**What to work on:** Should a line below contain the word "dans", report it.

**Records:**
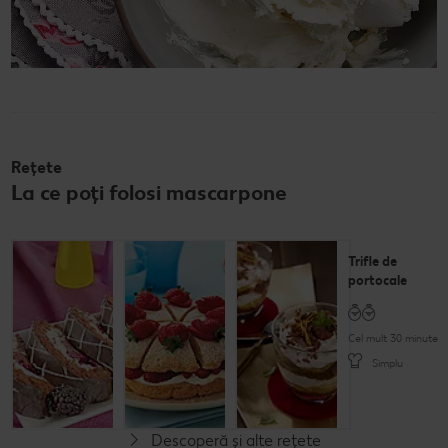
Rețete
La ce poți folosi mascarpone
Ruladă cu
Prăjitură cu
Trifle de
mure și
căpșune și
portocale
mascarpone
cremă de
mascarpone
Cel mult 30 minute
Cel mult 60 minute
Simplu
Cel mult 30 minute
Rafinat
Simplu
Descoperă și alte rețete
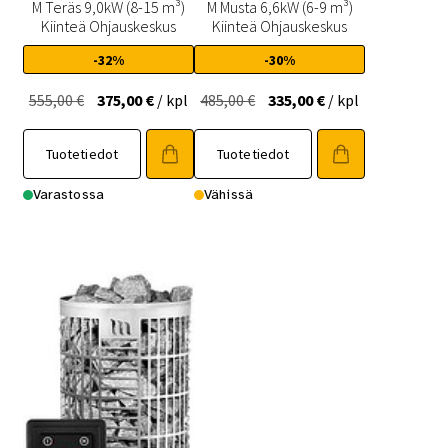
M Teräs 9,0kW (8-15 m³)
M Musta 6,6kW (6-9 m³)
Kiinteä Ohjauskeskus
Kiinteä Ohjauskeskus
-32%
-30%
Alkuperäinen
Nykyinen
Alkuperäinen
Nykyinen
555,00
€
375,00
€
/ kpl
485,00
€
335,00
€
/ kpl
hinta
hinta
hinta
hinta
oli:
on:
oli:
on:
Tuotetiedot
Tuotetiedot
555,00 €.
375,00 €.
485,00 €.
335,00 €.
Varastossa
Vähissä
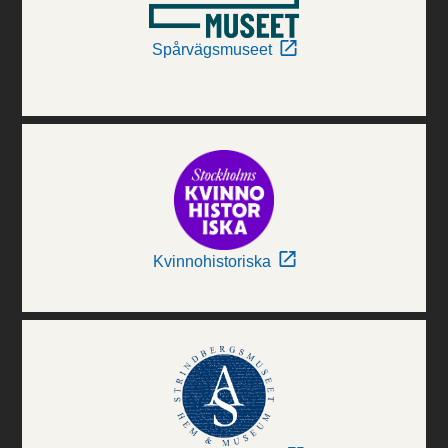
Spårvägsmuseet
Kvinnohistoriska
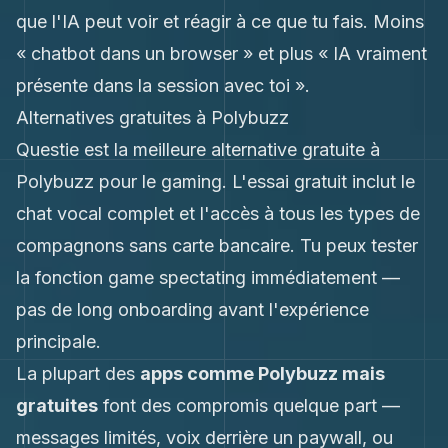
que l'IA peut voir et réagir à ce que tu fais. Moins
« chatbot dans un browser » et plus « IA vraiment
présente dans la session avec toi ».
Alternatives gratuites à Polybuzz
Questie est la meilleure alternative gratuite à
Polybuzz pour le gaming. L'essai gratuit inclut le
chat vocal complet et l'accès à tous les types de
compagnons sans carte bancaire. Tu peux tester
la fonction game spectating immédiatement —
pas de long onboarding avant l'expérience
principale.
La plupart des
apps comme Polybuzz mais
gratuites
font des compromis quelque part —
messages limités, voix derrière un paywall, ou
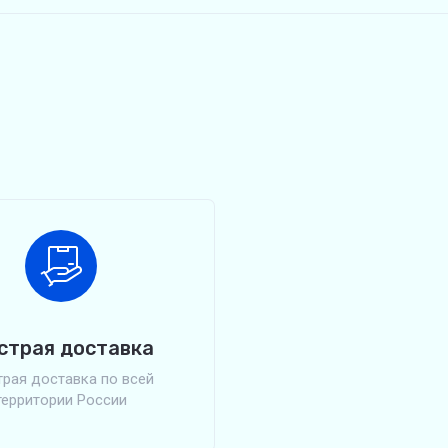
страя доставка
рая доставка по всей
территории России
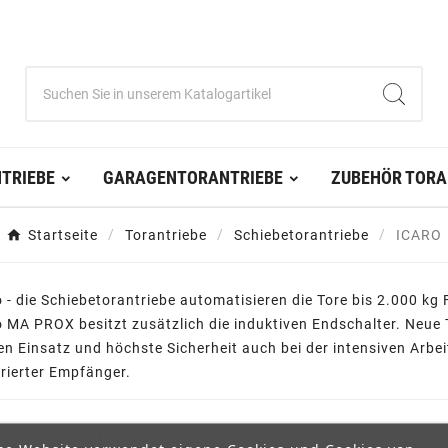
TRIEBE
GARAGENTORANTRIEBE
ZUBEHÖR TORA
Startseite
Torantriebe
Schiebetorantriebe
ICARO
 - die Schiebetorantriebe automatisieren die Tore bis 2.000 kg
 MA PROX besitzt zusätzlich die induktiven Endschalter. Neue 
gen Einsatz und höchste Sicherheit auch bei der intensiven Arbe
rierter Empfänger.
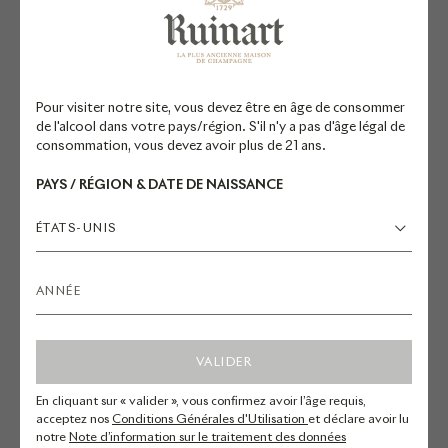
Caisse bois - 3 Bouteilles - 75 cL
Magnum sous étui - 1,5 L
277,00 €
215,00 €
Pour visiter notre site, vous devez être en âge de consommer
de l'alcool dans votre pays/région. S'il n'y a pas d'âge légal de
consommation, vous devez avoir plus de 21 ans.
8
produits vus sur 8
PAYS / RÉGION & DATE DE NAISSANCE
ÉTATS-UNIS
La newsletter Ruinart
*Champ obligatoire
VALIDER
En cliquant sur « valider », vous confirmez avoir l’âge requis,
acceptez nos
Conditions Générales d'Utilisation
et déclare avoir lu
notre
Note d’information sur le traitement des données
S'INSCRIRE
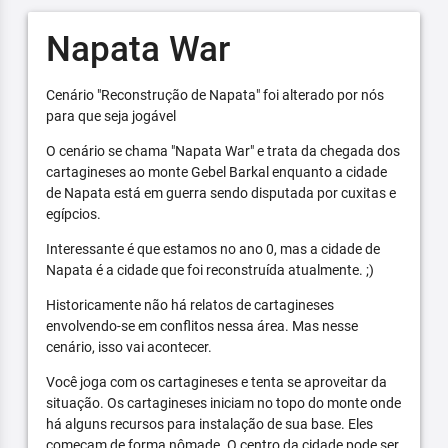
Napata War
Cenário "Reconstrução de Napata" foi alterado por nós
para que seja jogável
O cenário se chama "Napata War" e trata da chegada dos
cartagineses ao monte Gebel Barkal enquanto a cidade
de Napata está em guerra sendo disputada por cuxitas e
egípcios.
Interessante é que estamos no ano 0, mas a cidade de
Napata é a cidade que foi reconstruída atualmente. ;)
Historicamente não há relatos de cartagineses
envolvendo-se em conflitos nessa área. Mas nesse
cenário, isso vai acontecer.
Você joga com os cartagineses e tenta se aproveitar da
situação. Os cartagineses iniciam no topo do monte onde
há alguns recursos para instalação de sua base. Eles
começam de forma nômade. O centro da cidade pode ser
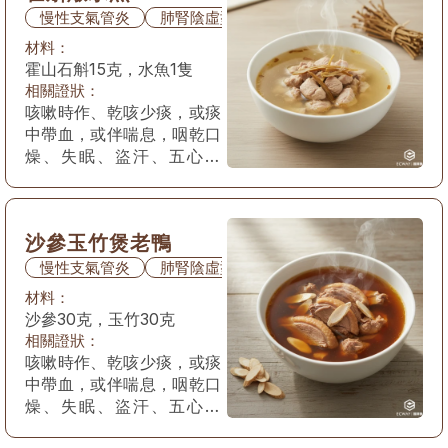
慢性支氣管炎
肺腎陰虛型
材料：
霍山石斛15克，水魚1隻
相關證狀：
咳嗽時作、乾咳少痰，或痰
中帶血，或伴喘息，咽乾口
燥、失眠、盜汗、五心煩
熱、面色潮紅或顴紅，舌質
紅，苔少，脈細數弱。
沙參玉竹煲老鴨
慢性支氣管炎
肺腎陰虛型
材料：
沙參30克，玉竹30克
相關證狀：
咳嗽時作、乾咳少痰，或痰
中帶血，或伴喘息，咽乾口
燥、失眠、盜汗、五心煩
熱、面色潮紅或顴紅，舌質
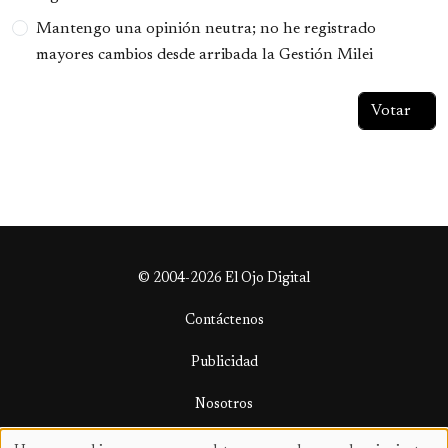
Mantengo una opinión neutra; no he registrado
mayores cambios desde arribada la Gestión Milei
© 2004-2026 El Ojo Digital
Contáctenos
Publicidad
Nosotros
Términos y condiciones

**Response:**
« chatbot dans un browser » et plus « IA vraiment
présente dans la session avec toi ».
de l'alcool dans votre pays/région. S'il n'y a pas d'âge légal de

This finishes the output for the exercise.